I'm pretty certain the Cowboys game MVP was offside on EVERY play. please log in to view this image EDIT: Always good to include the image in your original post...
Any sport is boring if you don't know the rules. Baseball is the best sport on the planet, IMO. American football is very entertaining, but it is mostly a sport with a leviathan, contrived set of rules designed for watching on television with minimal application of thought. And when I watch my St. Louis Rams play, the minimal application of quality. But that's a different topic entirely. Speaking of Tigers, my Missouri Tigers won the Citrus Bowl over Minnesota. Woot!
SOME NFL is good..Most of it is about passion. Baseball is dire.. most game end 0 - 0. I prefer watching girls play rounders, cos at least you have eyecandy to gawk at.
LOL, I don't think there was a 0-0 in baseball this year out of thousands of matches. And in any case games don't end in a draw.
If American football was any good it would have conquered the world by now. The beautiful game didn't need any marketing to spread round the world. OK the USA have been bloody-mindedly resisting its spread but that's because the Yanks have got to have their own games and it's an insular country
Basketball, Ice Hockey and Baseball are huge in other parts of the world, American Football less so, its a common misconception that these sports are exclusively American, typical insular Brit.
Only massive in very few parts of the world. Even rugby league could cobble together a bigger world cup than they would manage.
I wouldn't say very few, they are quite widespread, they just receive no attention from the British media so people are inclined to believe they're exclusively American. Most of those sports have higher participation levels than rugby league, they just don't value international completion like they do in Rugby League.
Japan's top tier baseball league has a combined attendance of 22 million people a season. The Premier League gets 13 million.
They also have 864 games played across one season whereas the Prem has 380... Also, outside of Japan and the USA, how big is Baseball overall? Now, ask the same about football.
Baseball is big in Cuba. The Yanks had a competition inviting other countries a few years back. They got rather embarrassingly beaten so won't be repeating that in a rush. They will carry on with a competition with 1 Canadian team in it in addition to the American ones and refer to the winners as World Champions. Baseball is just a reason to consume a lot of beer and hotdogs.

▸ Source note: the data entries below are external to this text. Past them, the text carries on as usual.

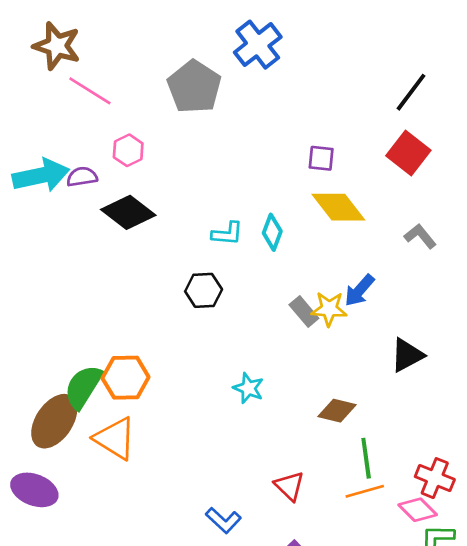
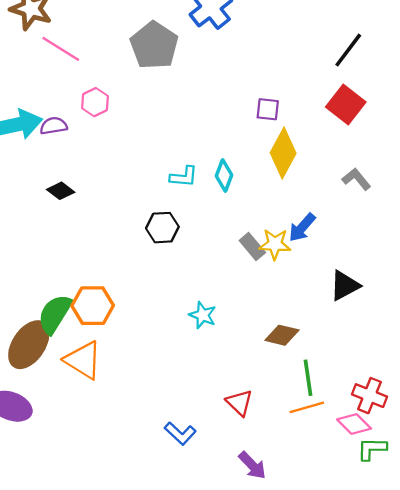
yellow diamond: (338, 207) -> (283, 153), turned 66
black diamond: (128, 212) -> (61, 191), moved, size x0.6

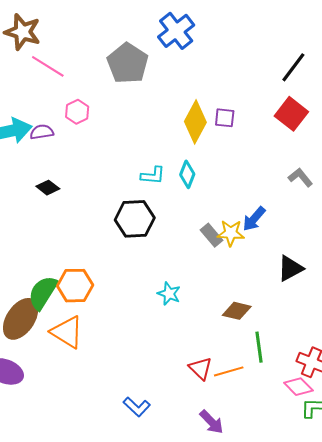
yellow diamond: (283, 153) -> (195, 122), moved
black hexagon: (162, 228) -> (135, 219), size x1.4
orange line: (307, 407) -> (229, 371), moved
blue L-shape: (180, 433) -> (137, 407), moved

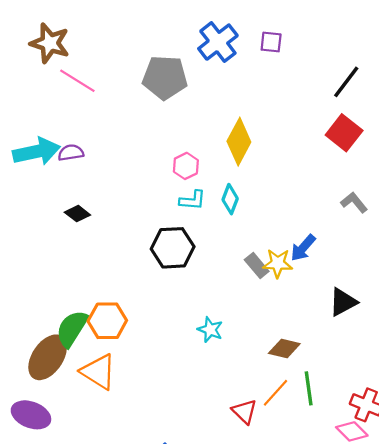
gray pentagon: (128, 63) -> (165, 77), turned -30
pink hexagon: (77, 112) -> (186, 166), moved
purple square: (225, 118) -> (271, 42), moved
orange line: (229, 371) -> (275, 393), moved, turned -32

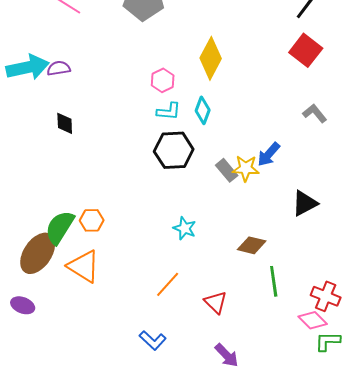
black diamond: (77, 214) -> (65, 123), turned 50
black hexagon: (173, 248) -> (174, 150), moved
orange hexagon: (107, 321) -> (92, 220), size x0.7
orange line: (275, 393) -> (168, 284), moved
purple ellipse: (31, 415) -> (23, 305), size x0.7

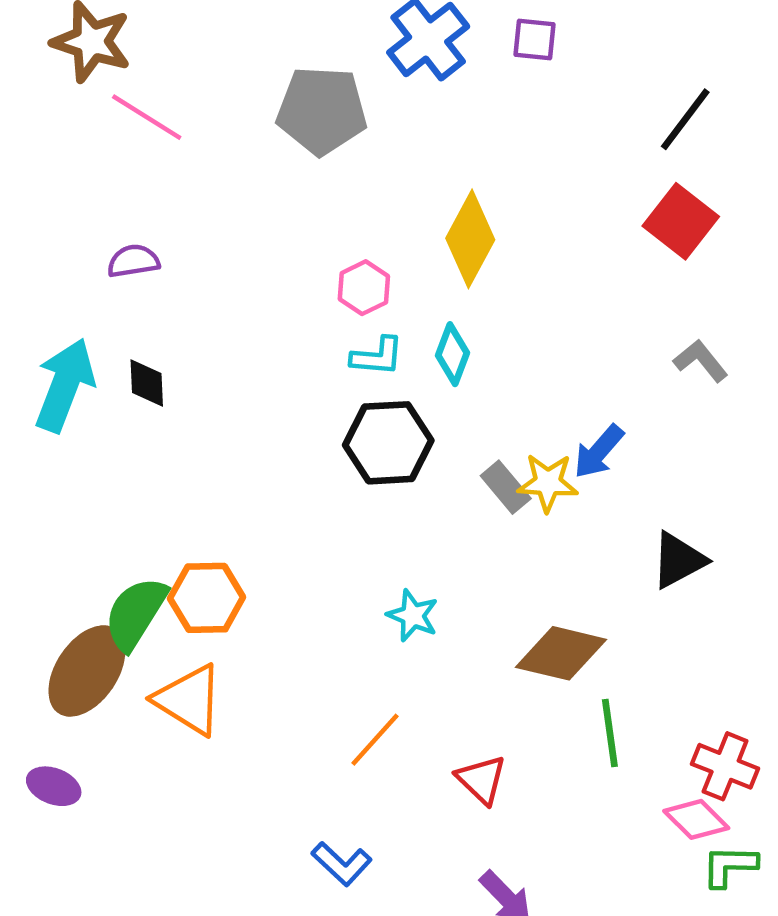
cyan arrow: (28, 67) -> (65, 385), moved, turned -57
orange hexagon: (92, 220) -> (207, 598), size x1.4
brown diamond: (252, 245) -> (561, 653), size x1.4

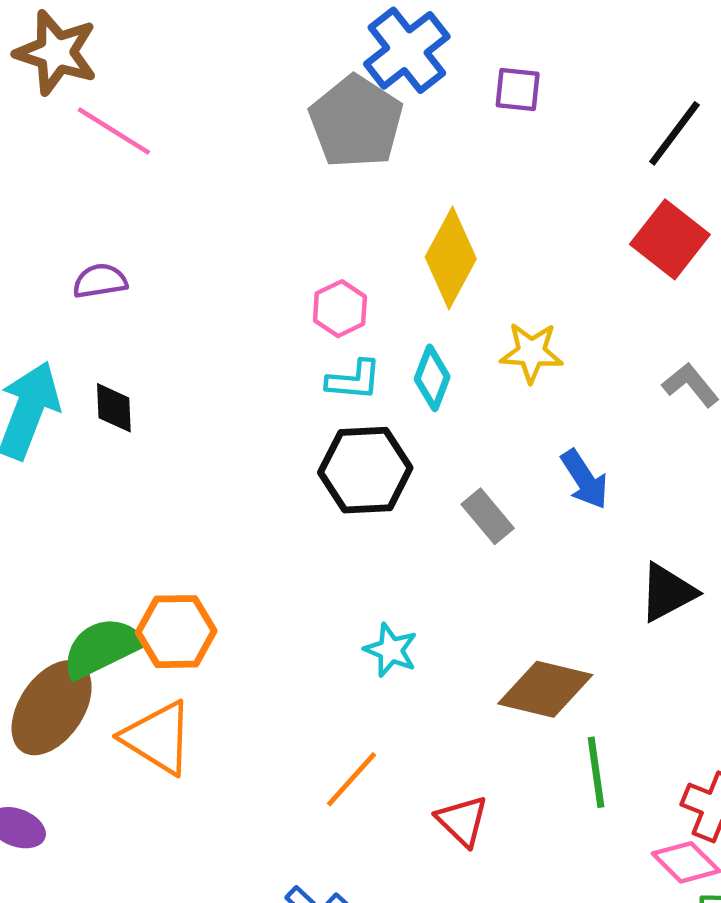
purple square: (534, 39) -> (518, 89), moved
gray pentagon: (322, 110) -> (356, 122), moved, turned 30
blue arrow: (599, 452) -> (584, 479), turned -74
yellow star: (548, 483) -> (531, 352), moved
green semicircle: (136, 613) -> (102, 648), turned 32

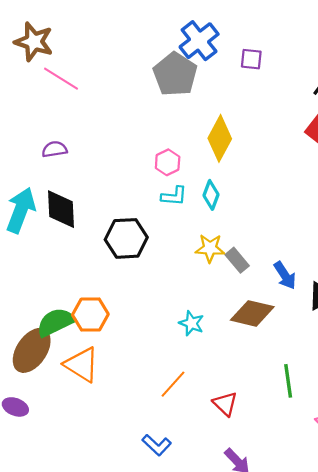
yellow star: (531, 352) -> (210, 248), moved
black diamond: (114, 408) -> (61, 209), size x1.6
black hexagon: (365, 470) -> (126, 238), moved
blue arrow: (584, 479) -> (285, 275), moved
brown diamond: (545, 689) -> (252, 313), moved

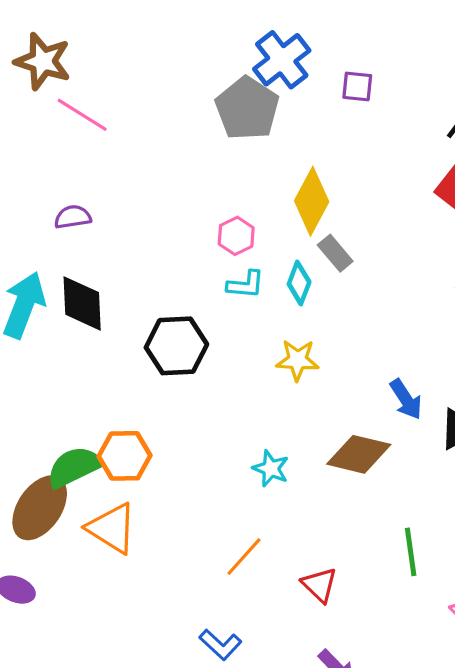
gray rectangle: (237, 260) -> (335, 253), moved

Lacrosse is more popular than rugby league BTW. As far as team sports go football is way out on its own. If you go by purely audiences and TV figures cricket knocks the other sports mentioned out of the water. Even then the largest ever crowd India for a sporting event, over 130,000 was for a football match.
Your completely missing the point, no ones suggesting these sports are bigger than football, I was simply pointing out that they are significant outside of America, which people have suggested their not. As far as team sports are concerned nothing compares to football however some 'American' sports are actually bigger worldwide than sports we perceive as global.